Tschechien Premier verteidigt EU-Migrationsdeal im Parlament
Der tschechische Premierminister Petr Fiala (ODS) musste am Donnerstag vor den Abgeordneten die Zustimmung zum neuen Abkommen über die Migrationssolidarität verteidigen. Die Opposition beklagt, Fiala habe Tschechien verraten.
Der tschechische Premierminister Petr Fiala (ODS) musste am Donnerstag vor den Abgeordneten die Zustimmung zum neuen Abkommen über die Migrationssolidarität verteidigen. Die Opposition beklagt, Fiala habe Tschechien verraten.
Zuletzt konnten sich die Mitgliedstaaten auf eine gemeinsame Position zur Migrationsreform einigen.

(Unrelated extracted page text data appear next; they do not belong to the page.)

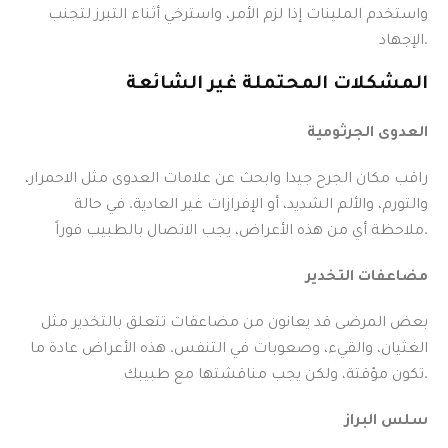
واستخدم الملينات إذا لزم الأمر، واسترخي أثناء التبرز لتجنب
الإجهاد.
المشكلات المحتملة غير الشائعة
العدوى الجرثومية
راقب مكان الجرح جيدا وابحث عن علامات العدوى مثل الاحمرار،
والتورم، والألم الشديد، أو الإفرازات غير العادية. في حالة
ملاحظة أي من هذه الأعراض، يجب الاتصال بالطبيب فوراً.
مضاعفات التخدير
بعض المرضى قد يعانون من مضاعفات تتعلق بالتخدير مثل
الغثيان، والقيء، وصعوبات في التنفس. هذه الأعراض عادة ما
تكون مؤقتة، ولكن يجب مناقشتها مع طبيبك.
سلس البراز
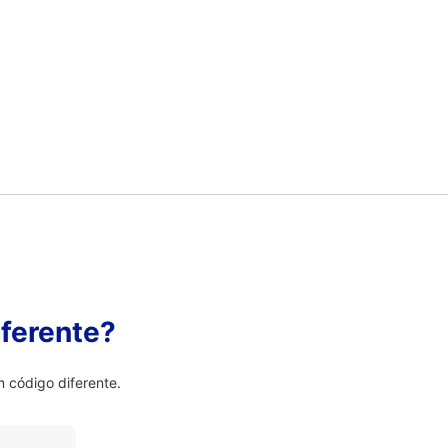
ferente?
 código diferente.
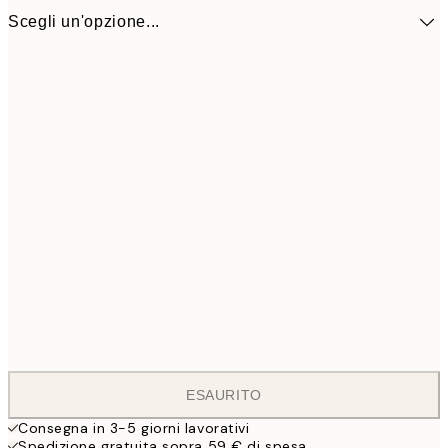
Scegli un'opzione...
ONE SIZE
145
ESAURITO
Consegna in 3-5 giorni lavorativi
Spedizione gratuita sopra 59 € di spesa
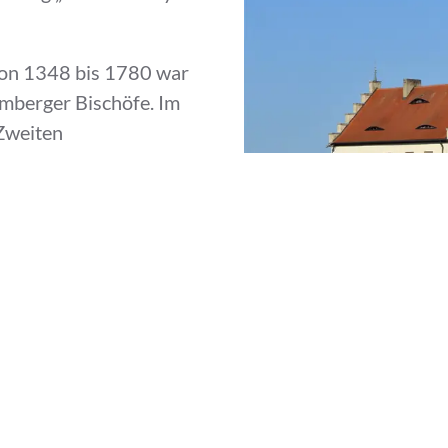
on 1348 bis 1780 war
amberger Bischöfe. Im
Zweiten
dann wieder zerstört.
Hochstift Bamberg 1803
sie mehrmals im
rn die Burg
 Burg an die Familie
t werden.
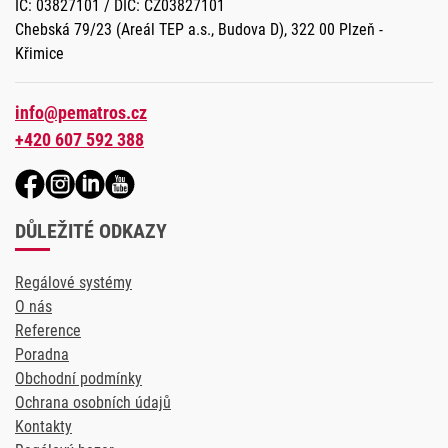
IČ: 03827101 / DIČ: CZ03827101
Chebská 79/23 (Areál TEP a.s., Budova D), 322 00 Plzeň -
Křimice
info@pematros.cz
+420 607 592 388
DŮLEŽITÉ ODKAZY
Regálové systémy
O nás
Reference
Poradna
Obchodní podmínky
Ochrana osobních údajů
Kontakty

Nicht überall stößt der Kompromiss allerdings auf Anklang.
Die Reform der EU-Migrationspolitik schließe Quoten für die verpflichtende Aufnahme von Flüchtlingen durch die Mitgliedstaaten aus und sei für die Tschechische Republik von Vorteil, betonte Fiala bei der Befragung der Kabinettsmitglieder im Unterhaus am Donnerstag.
„Es wird keine verpflichtenden Quoten geben, dieses Abkommen schließt verpflichtende Quoten aus“, sagte er.
Der Premierminister reagierte damit auf den Vorwuf von Radim Fiala, dem Vorsitzenden der Unterhausfraktion der rechten Bewegung „Freiheit und direkte Demokratie“ (ID), die auf europäischer Ebene der Gruppe „Identität und Demokratie“ angehört, die derzeitige Regierung habe mit ihrer Zustimmung zu der Reform nationale Interessen verraten.
Die Reform, auf die sich die Innenminister der EU-Länder letzte Woche geeinigt haben, sei vernünftig und entspreche den langfristigen Interessen Tschechiens, sagte Petr Fiala.
Er sagte, die Vereinbarung werde den Schutz der EU-Außengrenzen durch die Regeln des gemeinsamen Asylverfahrens erhöhen und die Ausweisung illegaler Einwanderer verbessern.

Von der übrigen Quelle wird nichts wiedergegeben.